Your instructions – Beneath this task are records; state how many of their lines hold the word "What", and nothing else.
((
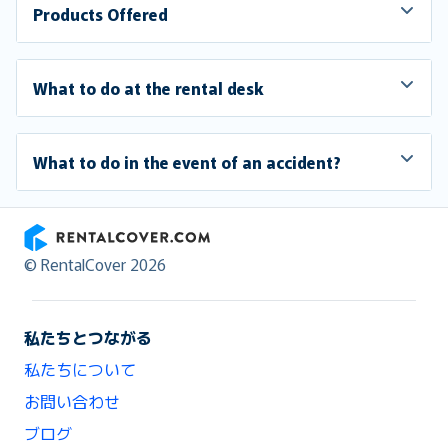
Products Offered
What to do at the rental desk
What to do in the event of an accident?
RentalCover
© RentalCover 2026
私たちとつながる
私たちについて
お問い合わせ
ブログ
))
Output for this task – 2